__Your task__
Output exactly, and only, the lines below from the one with "dübögések hangosak és kegyetlenek." down to the one with "Flamengo: Diego Ribas dá boas-vindas". Include both end lines and no pictures.

__Provided data__
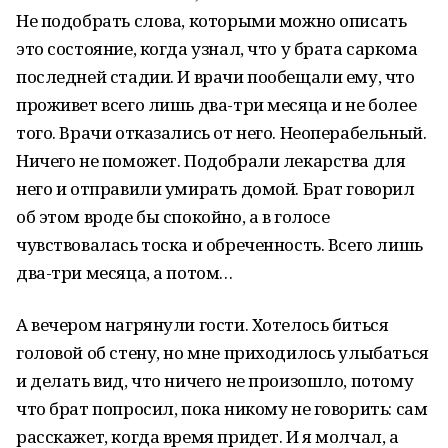
Не подобрать слова, которыми можно описать
это состояние, когда узнал, что у брата саркома
последней стадии. И врачи пообещали ему, что
проживет всего лишь два-три месяца и не более
того. Врачи отказались от него. Неоперабельный.
Ничего не поможет. Подобрали лекарства для
него и отправили умирать домой. Брат говорил
об этом вроде бы спокойно, а в голосе
чувствовалась тоска и обреченность. Всего лишь
два-три месяца, а потом…
А вечером нагрянули гости. Хотелось биться
головой об стену, но мне приходилось улыбаться
и делать вид, что ничего не произошло, потому
что брат попросил, пока никому не говорить: сам
расскажет, когда время придет. И я молчал, а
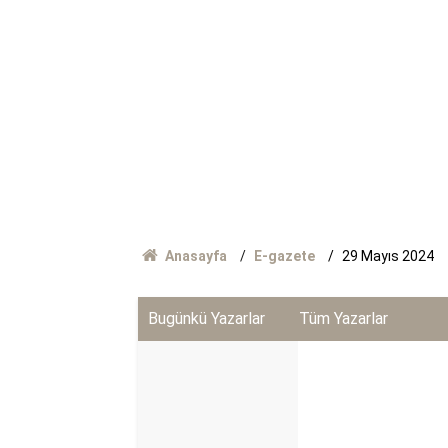
Anasayfa
E-gazete
29 Mayıs 2024
Bugünkü Yazarlar
Tüm Yazarlar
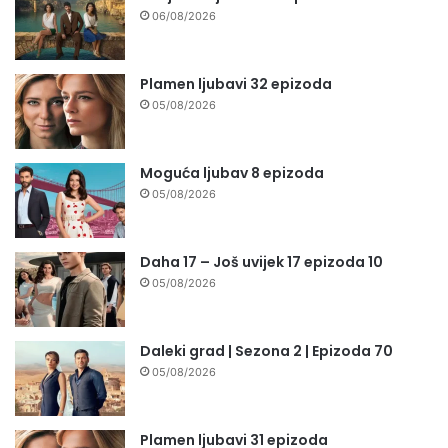
06/08/2026
Plamen ljubavi 32 epizoda
05/08/2026
Moguća ljubav 8 epizoda
05/08/2026
Daha 17 – Još uvijek 17 epizoda 10
05/08/2026
Daleki grad | Sezona 2 | Epizoda 70
05/08/2026
Plamen ljubavi 31 epizoda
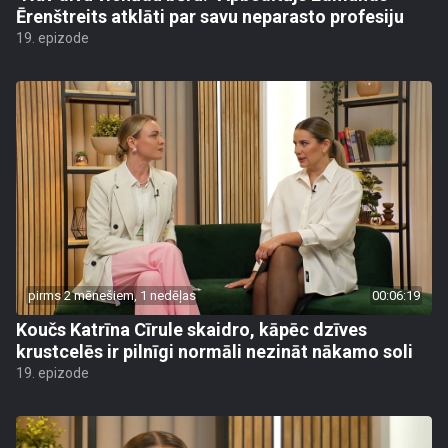
Ērenštreits atklāti par savu neparasto profesiju
19. epizode
pirms 2 mēnešiem, 1 nedēļas
00:06:19
Koučs Katrīna Cīrule skaidro, kāpēc dzīves
krustcelēs ir pilnīgi normāli nezināt nākamo soli
19. epizode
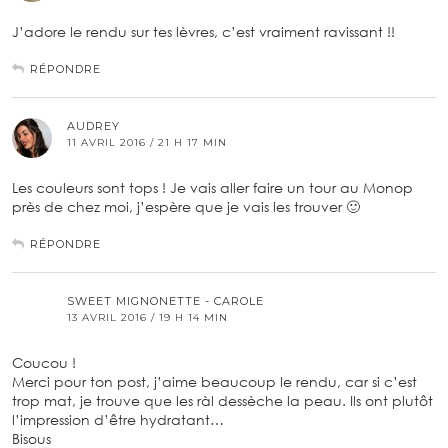
J’adore le rendu sur tes lèvres, c’est vraiment ravissant !!
RÉPONDRE
AUDREY
11 AVRIL 2016 / 21 H 17 MIN
Les couleurs sont tops ! Je vais aller faire un tour au Monop
près de chez moi, j’espère que je vais les trouver 🙂
RÉPONDRE
SWEET MIGNONETTE - CAROLE
13 AVRIL 2016 / 19 H 14 MIN
Coucou !
Merci pour ton post, j’aime beaucoup le rendu, car si c’est
trop mat, je trouve que les ràl dessèche la peau. Ils ont plutôt
l’impression d’être hydratant…
Bisous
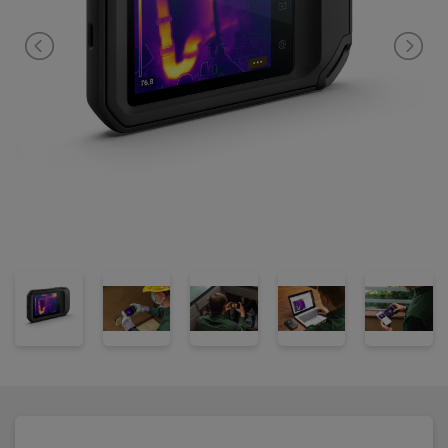
Studio ”Starter” eller FLIR Thermal studio software, må du først
kopiere billederne fra Cloud eller fra kameraet til en mappe på
din PC - herefter kan billederne åbnes, redigeres og rapporter
kan genereres. Det er ikke muligt at bruge FLIR Thermal Studio
”Starter” import funktion sammen med FLIR C3-X.
Peg-og-skyd er grundideen i FLIR C3-X - kameraet er helt
fuldautomatisk, og der er ingen vanskelige indstillinger. Du
peger kameraet mod objektet, trykker på udløseren og
billederne gemmes i hukommelsen i JPEG-format. Filen
indeholder alle temperaturdata for efterfølgende analysering i
den gratis FLIR Thermal Studio ”Starter” analyse/rapport
software, som selvfølgelig er på dansk. På PC kan du analysere
billeder og generere rapporter med programmerne FLIR
Thermal Studio ”Starter” eller FLIR Thermal Studio.
Det indbyggede fotokamera er 5MP og den FLIR patenterede
funktion MSX gør termobillederne endnu skarpere. Når MSX-
funktionen er aktiveret, ”smelter” fotodetaljer sammen med det
termiske billede, konturerne bliver knivskarpe og billedet på
den store LCD-skærm fremstår væsentligt skarpere, end du ville
forvente i et kamera i denne prisklasse. Med FLIR MSX bliver det
væsentlig nemmere at lokalisere de forskellige komponenter i
billedet, og derved bliver fejlsøgning og analysering en leg.
FLIR C3-X er velegnet til håndværkeren, installatøren og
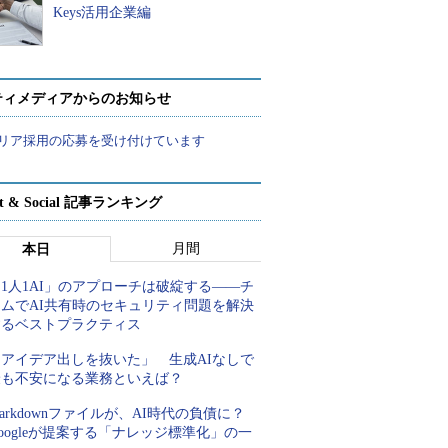
Keys活用企業編
ティメディアからのお知らせ
リア採用の応募を受け付けています
rt & Social 記事ランキング
月間
本日
1人1AI」のアプローチは破綻する――チ
ームでAI共有時のセキュリティ問題を解決
するベストプラクティス
「アイデア出しを抜いた」 生成AIなしで
最も不安になる業務といえば？
arkdownファイルが、AI時代の負債に？
oogleが提案する「ナレッジ標準化」の一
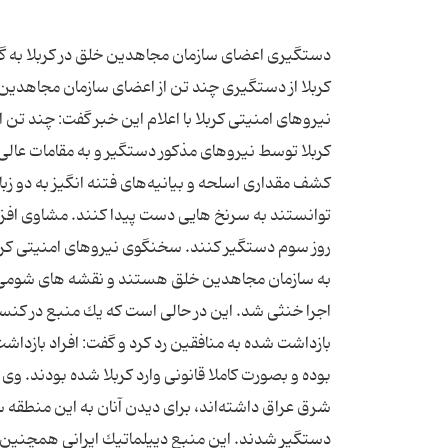
دستگیری اعضای سازمان مجاهدین خلق در كربلا به گز
كربلا از دستگیری چند تن از اعضای سازمان مجاهدی
كربلا توسط نیروهای مذكور دستگیر و به مقامات عالی
كشف مقداری اسلحه و بیانیه‌های فتنه انگیز به دو زب
توانستند به سرنخ هایی دست پیدا كنند. مشاوی افزود:
روز سوم دستگیر كنند. سخنگوی نیروهای امنیتی كربل
به سازمان مجاهدین خلق هستند و نقشه های شومی برا
اجرا خنثی شد. این در حالی است كه یك منبع در كنسول
بازداشت شده به منافقین رد كرد و گفت: افراد بازداشت 
بوده و بصورت كاملا قانونی وارد كربلا شده بودند. وی 
شرق عراق داشته‌اند، برای دیدن آنان به این منطقه 
دستگیر شدند. این منبع دیپلماتیك ایرانی همچنین اضا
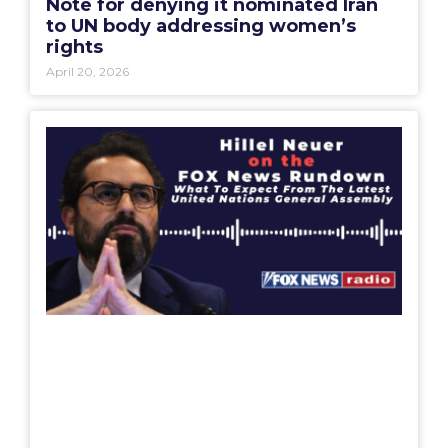
Note for denying it nominated Iran
to UN body addressing women’s
rights
April 20, 2026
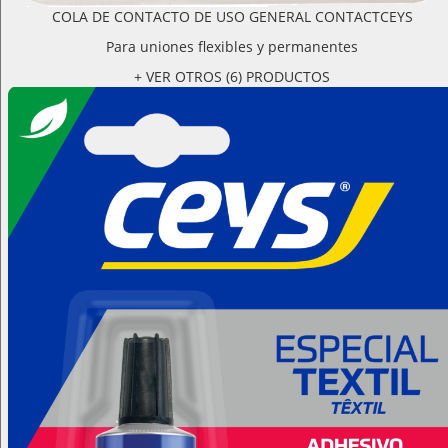
COLA DE CONTACTO DE USO GENERAL CONTACTCEYS
Para uniones flexibles y permanentes
+ VER OTROS (6) PRODUCTOS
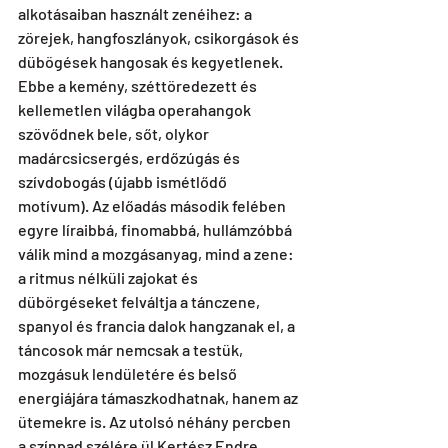
alkotásaiban használt zenéihez: a 
zörejek, hangfoszlányok, csikorgások és 
dübögések hangosak és kegyetlenek. 
Ebbe a kemény, széttöredezett és 
kellemetlen világba operahangok 
szövődnek bele, sőt, olykor 
madárcsicsergés, erdőzúgás és 
szívdobogás (újabb ismétlődő 
motívum). Az előadás második felében 
egyre líraibbá, finomabbá, hullámzóbbá 
válik mind a mozgásanyag, mind a zene: 
a ritmus nélküli zajokat és 
dübörgéseket felváltja a tánczene, 
spanyol és francia dalok hangzanak el, a 
táncosok már nemcsak a testük, 
mozgásuk lendületére és belső 
energiájára támaszkodhatnak, hanem az 
ütemekre is. Az utolsó néhány percben 
a színpad szélére ül Kertész Endre 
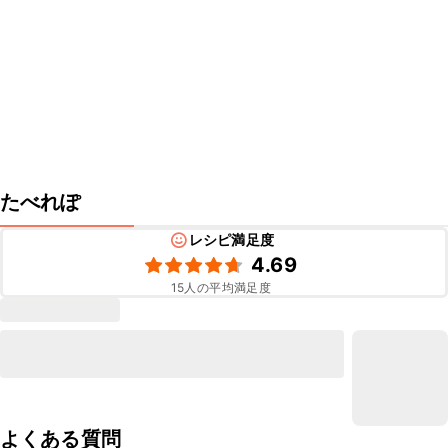
たべれぽ
レシピ満足度
4.69
15
人の平均満足度
よくある質問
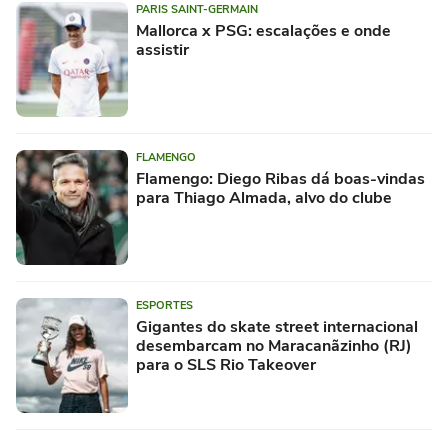
PARIS SAINT-GERMAIN
Mallorca x PSG: escalações e onde
assistir
FLAMENGO
Flamengo: Diego Ribas dá boas-vindas
para Thiago Almada, alvo do clube
ESPORTES
Gigantes do skate street internacional
desembarcam no Maracanãzinho (RJ)
para o SLS Rio Takeover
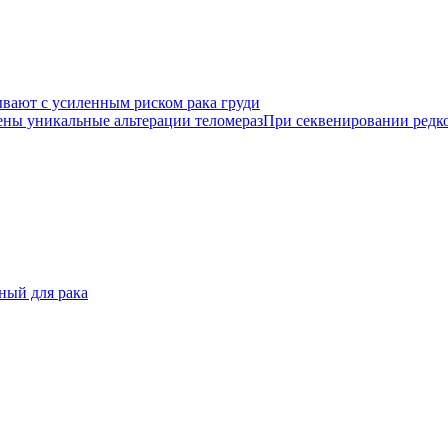
ывают с усиленным риском рака груди
При секвенировании редко
ный для рака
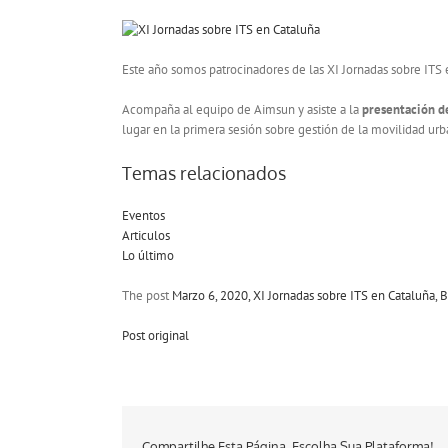
Este año somos patrocinadores de las XI Jornadas sobre ITS
Acompaña al equipo de Aimsun y asiste a la
presentación de
lugar en la primera sesión sobre gestión de la movilidad urb
Temas relacionados
Eventos
Articulos
Lo último
The post
Marzo 6, 2020, XI Jornadas sobre ITS en Cataluña, 
Post original
Compartilhe Esta Página, Escolha Sua Plataforma!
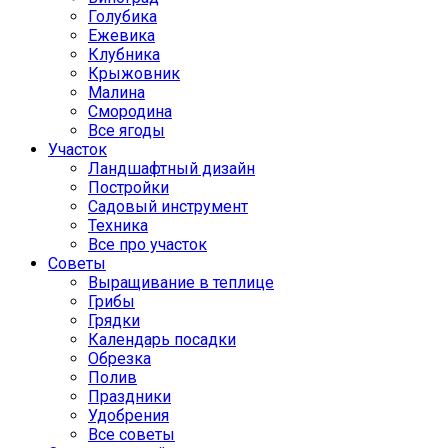
Голубика
Ежевика
Клубника
Крыжовник
Малина
Смородина
Все ягоды
Участок
Ландшафтный дизайн
Постройки
Садовый инструмент
Техника
Все про участок
Советы
Выращивание в теплице
Грибы
Грядки
Календарь посадки
Обрезка
Полив
Праздники
Удобрения
Все советы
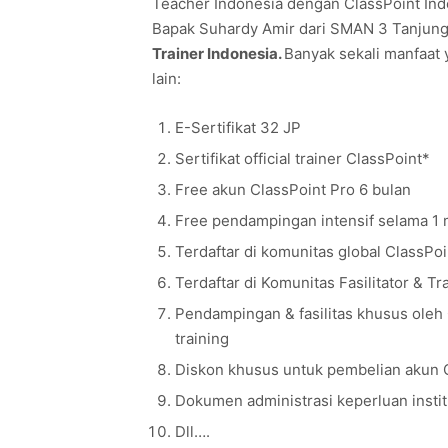
Teacher Indonesia dengan ClassPoint Ind
Bapak Suhardy Amir dari SMAN 3 Tanjun
Trainer Indonesia.
Banyak sekali manfaat y
lain:
E-Sertifikat 32 JP
Sertifikat official trainer ClassPoint*
Free akun ClassPoint Pro 6 bulan
Free pendampingan intensif selama 1 
Terdaftar di komunitas global ClassPoi
Terdaftar di Komunitas Fasilitator & T
Pendampingan & fasilitas khusus oleh
training
Diskon khusus untuk pembelian akun 
Dokumen administrasi keperluan instit
Dll….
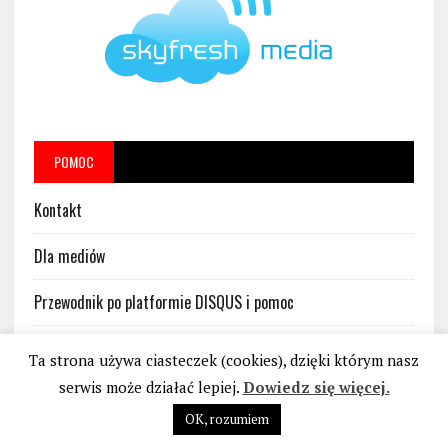
POMOC
Kontakt
Dla mediów
Przewodnik po platformie DISQUS i pomoc
Regulamin platformy DISQUS w serwisie BankoweBezprawie.pl
Ta strona używa ciasteczek (cookies), dzięki którym nasz
serwis może działać lepiej.
Dowiedz się więcej.
OK, rozumiem
STOP BANKOWEMU BEZPRAWIU
|
POLITYKA PRYWATNOŚCI I PLIKÓW COOKIES
|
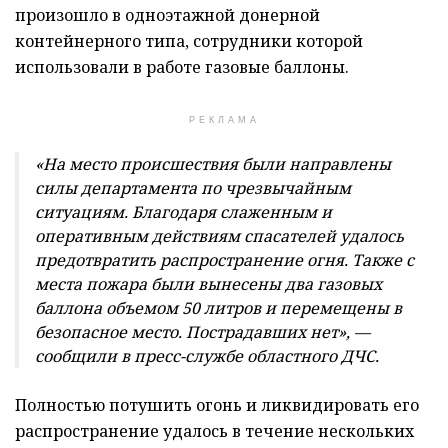
произошло в одноэтажной донерной
контейнерного типа, сотрудники которой
использовали в работе газовые баллоны.
РЕКЛАМА
«На место происшествия были направлены
силы департамента по чрезвычайным
ситуациям. Благодаря слаженным и
оперативным действиям спасателей удалось
предотвратить распространение огня. Также с
места пожара были вынесены два газовых
баллона объемом 50 литров и перемещены в
безопасное место. Пострадавших нет», —
сообщили в пресс-службе областного ДЧС.
Полностью потушить огонь и ликвидировать его
распространение удалось в течение нескольких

__Solution to this task__
dübögések hangosak és kegyetlenek. 
Ebbe a kemény, széttöredezett és 
kellemetlen világba operahangok 
szövődnek bele, sőt, olykor 
madárcsicsergés, erdőzúgás és 
szívdobogás (újabb ismétlődő 
motívum). Az előadás második felében 
egyre líraibbá, finomabbá, hullámzóbbá 
válik mind a mozgásanyag, mind a zene: 
a ritmus nélküli zajokat és 
dübörgéseket felváltja a tánczene, 
spanyol és francia dalok hangzanak el, a 
táncosok már nemcsak a testük, 
mozgásuk lendületére és belső 
energiájára támaszkodhatnak, hanem az 
ütemekre is. Az utolsó néhány percben 
a színpad szélére ül Kertész Endre 
たべれぽ
レシピ満足度
4.69
15
人の平均満足度
よくある質問
PARIS SAINT-GERMAIN
Mallorca x PSG: escalações e onde
assistir
FLAMENGO
Flamengo: Diego Ribas dá boas-vindas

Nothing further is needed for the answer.